Task requirements: Look through the lines below and extract each one that contains "Baradad".

Records to process:
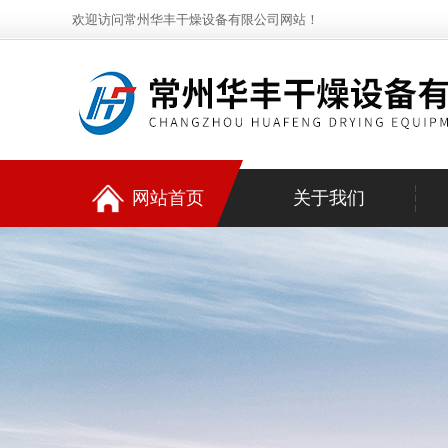
欢迎访问常州华丰干燥设备有限公司网站！
网站首页
关于我们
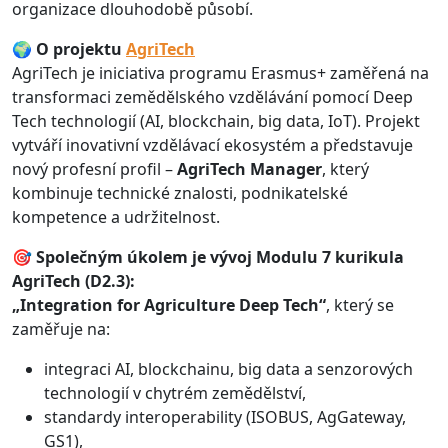
organizace dlouhodobě působí.
🌍
O projektu
AgriTech
AgriTech je iniciativa programu Erasmus+ zaměřená na
transformaci zemědělského vzdělávání pomocí Deep
Tech technologií (AI, blockchain, big data, IoT). Projekt
vytváří inovativní vzdělávací ekosystém a představuje
nový profesní profil –
AgriTech Manager
, který
kombinuje technické znalosti, podnikatelské
kompetence a udržitelnost.
🎯
Společným úkolem je vývoj Modulu 7 kurikula
AgriTech (D2.3):
„Integration for Agriculture Deep Tech“
, který se
zaměřuje na:
integraci AI, blockchainu, big data a senzorových
technologií v chytrém zemědělství,
standardy interoperability (ISOBUS, AgGateway,
GS1),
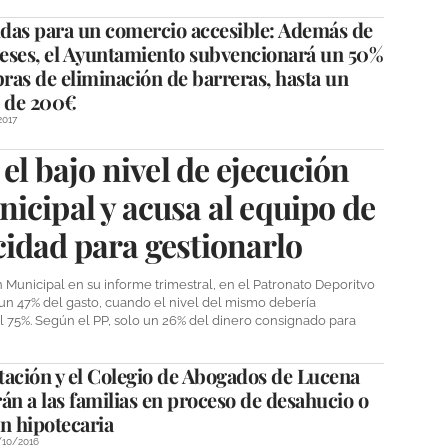
das para un comercio accesible: Además de
reses, el Ayuntamiento subvencionará un 50%
bras de eliminación de barreras, hasta un
 de 200€
2017
 el bajo nivel de ejecución
icipal y acusa al equipo de
idad para gestionarlo
 Municipal en su informe trimestral, en el Patronato Deporitvo
un 47% del gasto, cuando el nivel del mismo debería
al 75%. Según el PP, solo un 26% del dinero consignado para
tación y el Colegio de Abogados de Lucena
án a las familias en proceso de desahucio o
n hipotecaria
/10/2016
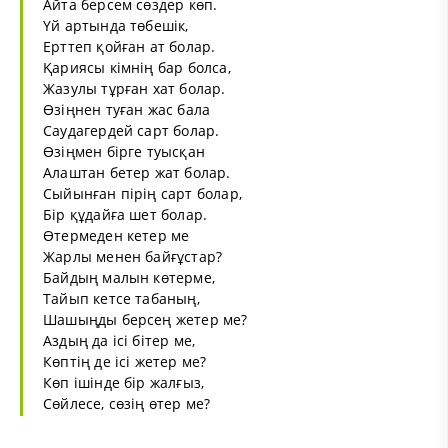
Айта берсем сөздер көп.
Үй артында төбешік,
Ерттеп қойған ат болар.
Қариясы кімнің бар болса,
Жазулы тұрған хат болар.
Өзіңнен туған жас бала
Саудагердей сарт болар.
Өзіңмен бірге туысқан
Алаштан бетер жат болар.
Сыйынған пірің сарт болар,
Бір құдайға шет болар.
Өтермеден кетер ме
Жарлы менен байғұстар?
Байдың малын көтерме,
Тайып кетсе табаның,
Шашыңды берсең жетер ме?
Аздың да ісі бітер ме,
Көптің де ісі жетер ме?
Көп ішінде бір жалғыз,
Сөйлесе, сөзің өтер ме?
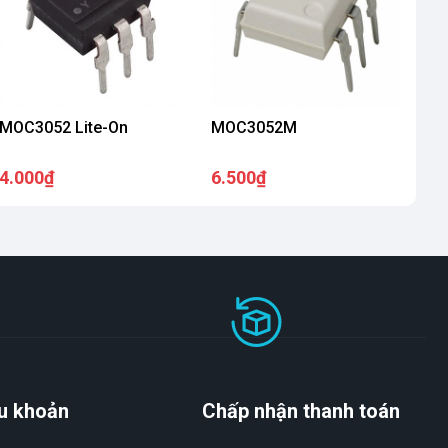
MOC3052 Lite-On
MOC3052M
4.000₫
6.500₫
u khoản
Chấp nhận thanh toán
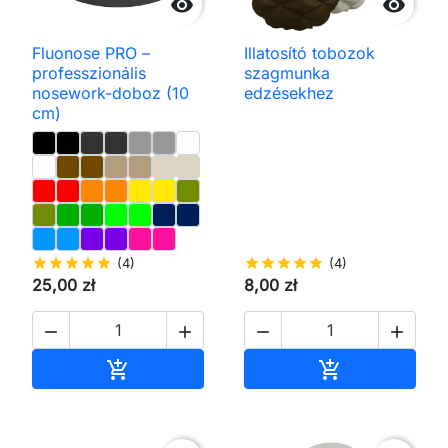


Fluonose PRO –
Illatosító tobozok
professzionális
szagmunka
nosework-doboz (10
edzésekhez
cm)
star
star
star
star
star
(4)
star
star
star
star
star
(4)
25,00 zł
8,00 zł




Kosárba
Kosárba


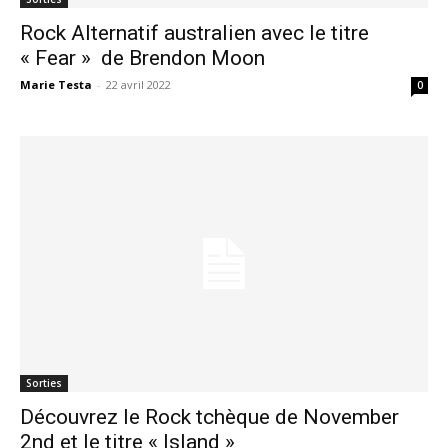
Rock Alternatif australien avec le titre
« Fear » de Brendon Moon
Marie Testa
-
22 avril 2022
0
Sorties
Découvrez le Rock tchèque de November
2nd et le titre « Island »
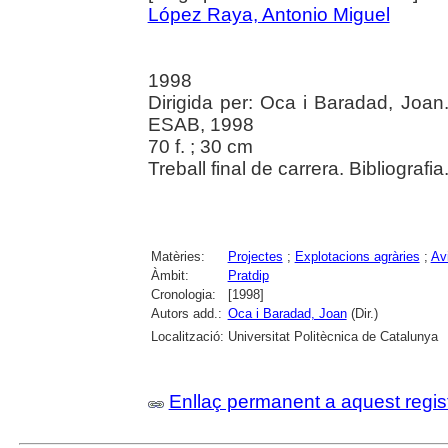
López Raya, Antonio Miguel
1998
Dirigida per: Oca i Baradad, Joan.
ESAB, 1998
70 f. ; 30 cm
Treball final de carrera. Bibliografia
Matèries:
Projectes
;
Explotacions agràries
;
Avi
Àmbit:
Pratdip
Cronologia:
[1998]
Autors add.:
Oca i Baradad, Joan
(Dir.)
Localització:
Universitat Politècnica de Catalunya
Enllaç permanent a aquest regis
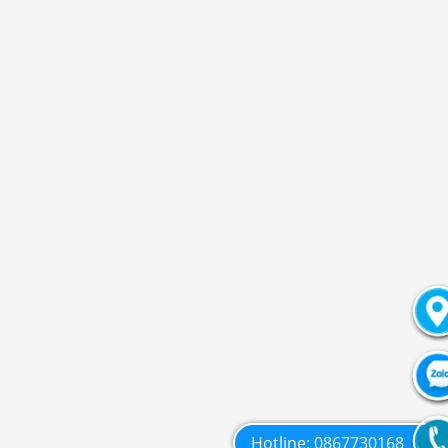
Hotline: 0867730168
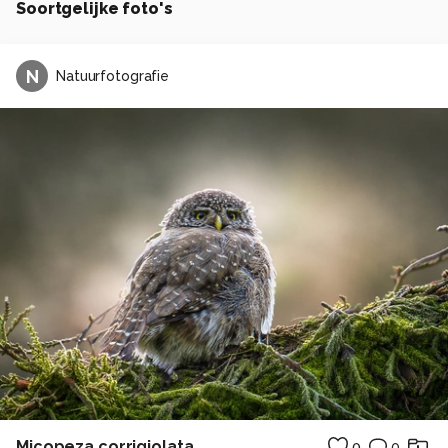
Soortgelijke foto's
N
Natuurfotografie
Micopeza corrigiolata
0
0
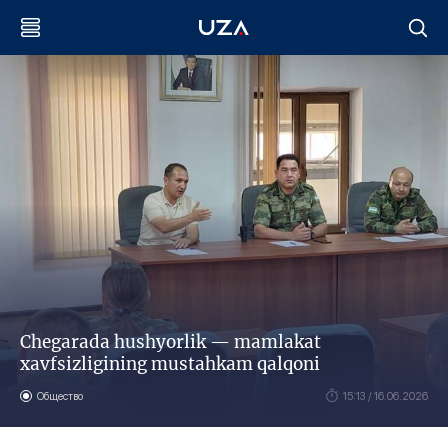
Chegarada hushyorlik — mamlakat
xavfsizligining mustahkam qalqoni
Общество
15:13 / 16.06.2026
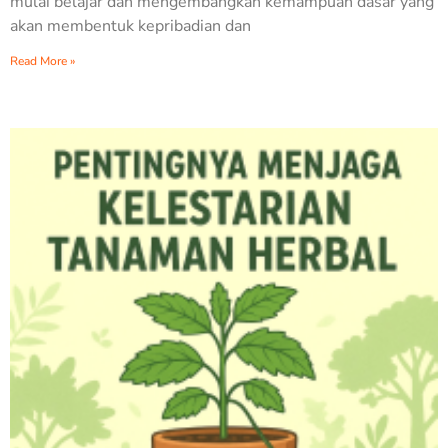
mulai belajar dan mengembangkan kemampuan dasar yang
akan membentuk kepribadian dan
Read More »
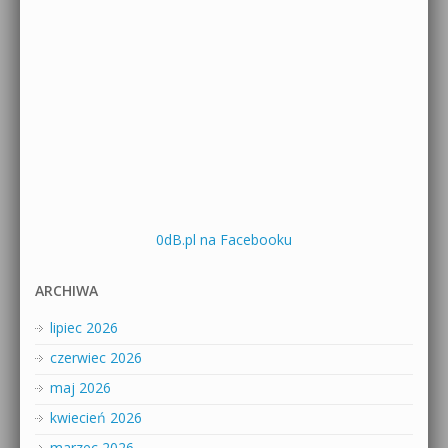
0dB.pl na Facebooku
ARCHIWA
lipiec 2026
czerwiec 2026
maj 2026
kwiecień 2026
marzec 2026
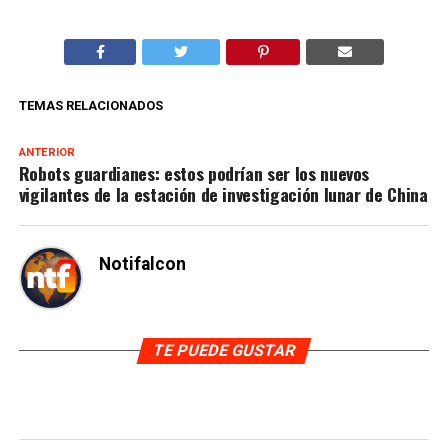
TEMAS RELACIONADOS
ANTERIOR
Robots guardianes: estos podrían ser los nuevos
vigilantes de la estación de investigación lunar de China
Notifalcon
TE PUEDE GUSTAR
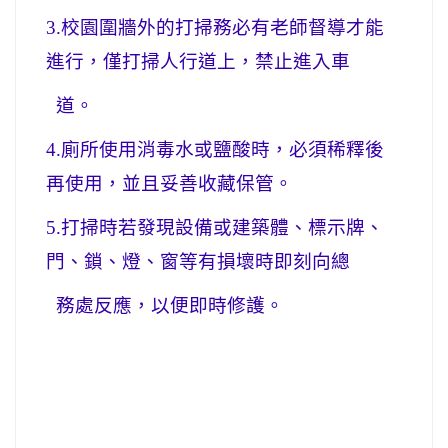
3.
校園圍牆外的打掃務必有老師督導才能
進行，僅打掃人行道上，禁止進入車
道。
4.
廁所使用消毒水或鹽酸時，必須稀釋後
再使用，並且妥善收藏保管。
5.
打掃時若發現設備或建築體、標示牌、
門、鎖、燈、窗等有損壞時即刻向總
務處反應，以便
即時修護。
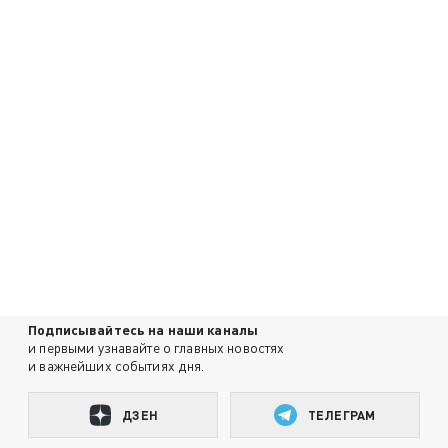
Подписывайтесь на наши каналы
и первыми узнавайте о главных новостях
и важнейших событиях дня.
ДЗЕН
ТЕЛЕГРАМ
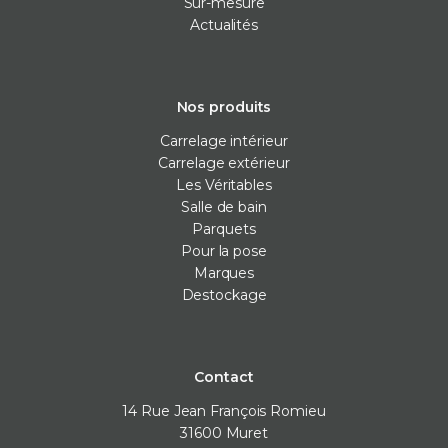
Sur-mesure
Actualités
Nos produits
Carrelage intérieur
Carrelage extérieur
Les Véritables
Salle de bain
Parquets
Pour la pose
Marques
Destockage
Contact
14 Rue Jean François Romieu
31600
Muret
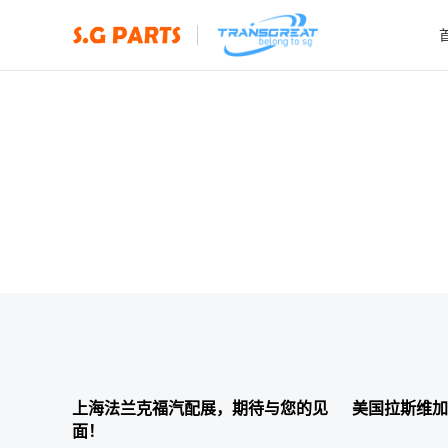
展会信息及新闻
2023-11-01
2023-10-11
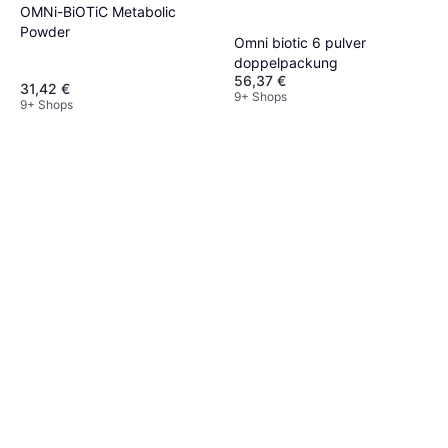
OMNi-BiOTiC Metabolic
Powder
Omni biotic 6 pulver
doppelpackung
56,37 €
31,42 €
9+ Shops
9+ Shops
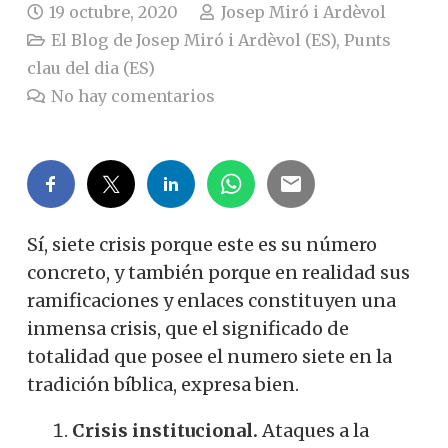
19 octubre, 2020
Josep Miró i Ardèvol
El Blog de Josep Miró i Ardèvol (ES)
,
Punts
clau del dia (ES)
No hay comentarios
Sí, siete crisis porque este es su número
concreto, y también porque en realidad sus
ramificaciones y enlaces constituyen una
inmensa crisis, que el significado de
totalidad que posee el numero siete en la
tradición bíblica, expresa bien.
Crisis institucional.
Ataques a la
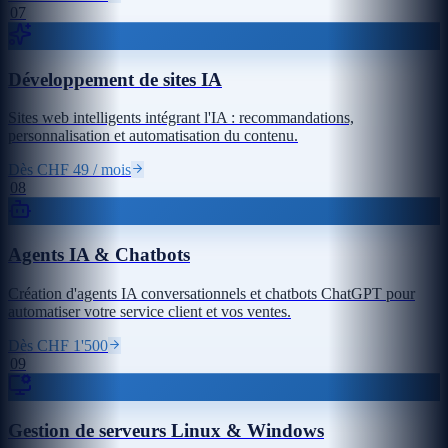
07
Développement de sites IA
Sites web intelligents intégrant l'IA : recommandations,
personnalisation et automatisation du contenu.
Dès CHF 49 / mois
08
Agents IA & Chatbots
Création d'agents IA conversationnels et chatbots ChatGPT pour
automatiser votre service client et vos ventes.
Dès CHF 1'500
09
Gestion de serveurs Linux & Windows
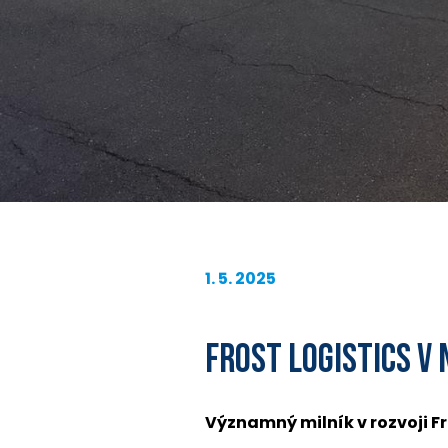
1. 5. 2025
FROST LOGISTICS V
Významný milník v rozvoji Fr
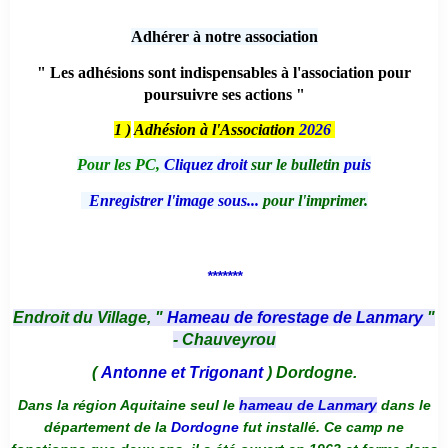
Adhérer à notre association
" Les adhésions sont indispensables à l'association pour
poursuivre ses actions "
1 )
Adhésion à l'Association
2026
Pour les PC,
Cliquez droit
sur le bulletin
puis
Enregistrer l'image sous...
pour l'imprimer.
*******
Endroit du Village, "
Hameau de forestage de Lanmary
"
- Chauveyrou
(
Antonne et Trigonant
) Dordogne.
Dans la région Aquitaine seul le
hameau de Lanmary
dans le
département de la
Dordogne
fut installé. Ce camp ne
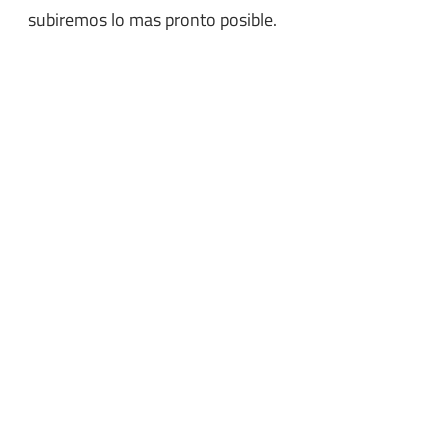
subiremos lo mas pronto posible.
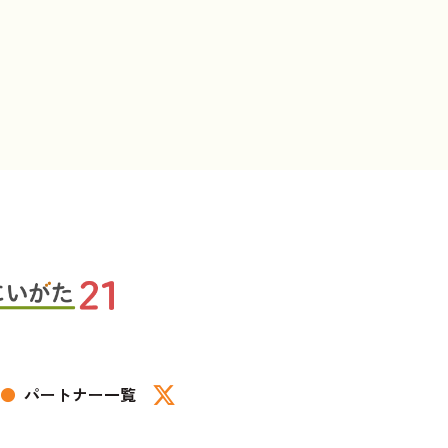
●
パートナー一覧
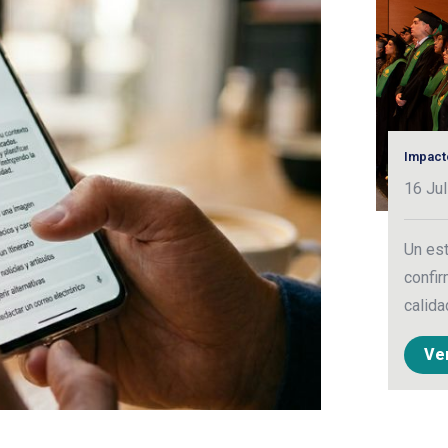
Impact
16 Jul
Un est
confir
calida
Ve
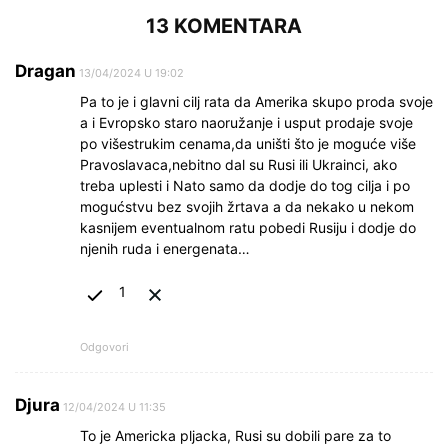
13 KOMENTARA
Dragan
13/04/2024 U 19:02
Pa to je i glavni cilj rata da Amerika skupo proda svoje
a i Evropsko staro naoružanje i usput prodaje svoje
po višestrukim cenama,da uništi što je moguće više
Pravoslavaca,nebitno dal su Rusi ili Ukrainci, ako
treba uplesti i Nato samo da dodje do tog cilja i po
mogućstvu bez svojih žrtava a da nekako u nekom
kasnijem eventualnom ratu pobedi Rusiju i dodje do
njenih ruda i energenata…
1
Odgovori
Djura
12/04/2024 U 11:35
To je Americka pljacka, Rusi su dobili pare za to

Exercise response:
Dirigida per: Oca i Baradad, Joan.
Oca i Baradad, Joan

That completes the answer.